Ce deuxième volet de Notre Amérique approfondit et met de la chair autour de ses personnages principaux : Tina, Julien et Max. Nous commençons à saisir leur motivation et ce qui les fait avancer dans cette histoire. Du même coup, l’intrigue de Kris s’ébauche et pose ses bases sur des assises solides qui s’avèrent prometteuses. Le grand talent du scénariste lui permet de prendre des risques et d’éviter de perdre le lecteur alors qu’à un moment donné l’histoire bifurque sans prévenir et nous débarque à une autre époque. Nous nous retrouvons dans les années 40 ou 50, sur un plateau de tournage où une équipe réalise un film inspiré des mémoires d’un de nos révolutionnaires dissimulés derrière le pseudonyme de J. Torsvan. C’est alors que la fille d’un protagoniste — dont je vous épargne l’identité ici — surgit à l’improviste sur les lieux afin d’obtenir des réponses à ses questions.

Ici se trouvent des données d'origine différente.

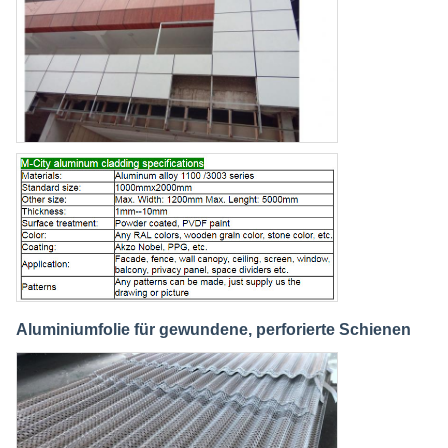
Aluminiumfolie für gewundene, perforierte Schienen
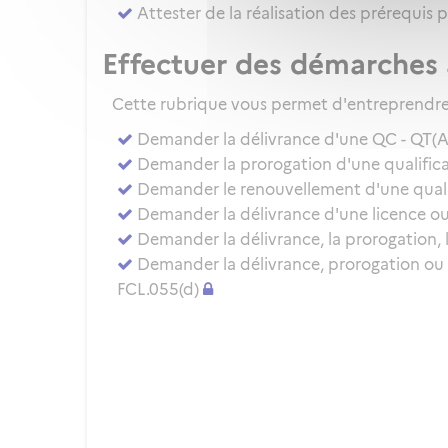
Attester de la réalisation des prérequis 
Effectuer des démarches 
Cette rubrique vous permet d'entreprendre 
Demander la délivrance d'une QC - QT(
Demander la prorogation d'une qualificat
Demander le renouvellement d'une qualifi
Demander la délivrance d'une licence ou 
Demander la délivrance, la prorogation, 
Demander la délivrance, prorogation ou
FCL.055(d)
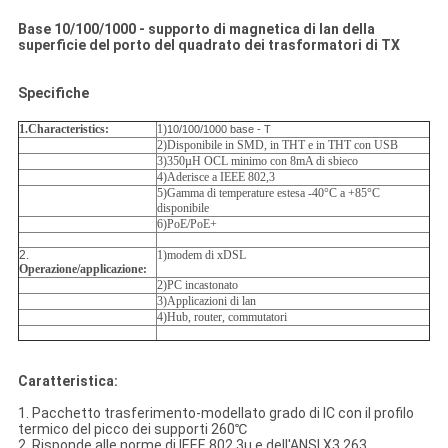
Base 10/100/1000 - supporto di magnetica di lan della
superficie del porto del quadrato dei trasformatori di TX
Specifiche
1.Characteristics:
1
)
10/100/1000 base - T
2)Disponibile in SMD, in THT e in THT con USB
3)350µH OCL minimo con 8mA di sbieco
4)Aderisce a IEEE 802,3
5)Gamma di temperature estesa -40°C a +85°C
disponibile
6)PoE/PoE+
2.
1)modem di xDSL
Operazione/applicazione:
2)PC incastonato
3)Applicazioni di lan
4)Hub, router, commutatori
Caratteristica:
1. Pacchetto trasferimento-modellato grado di IC con il profilo
termico del picco dei supporti 260℃
2. Risponde alle norme di IEEE 802.3u e dell'ANSI X3.263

Dans ce printemps mexicain, nous sommes dans le deuxième tome d’une série de quatre. Même si nous détenons quelques indices intéressants, les buts de l’aventure ne sont pas encore déterminés et nous ne savons pas où nous aboutirons. Si la lecture de ce deuxième mouvement ne nous excite pas au plus haut point, je crois toutefois que l’arrivée à bon port est presque certaine, vu la qualité du duo qui dirige cette barque. De plus, le dessin de Maël, qui rappelle ici beaucoup Herman, peut nous aider à patienter, le temps que le scénario prenne vraiment son envol. En bref, on tient bon et on attend un troisième mouvement qu’on espère prometteur.

7/10

Notre Amérique (deuxième mouvement : Un printemps mexicain)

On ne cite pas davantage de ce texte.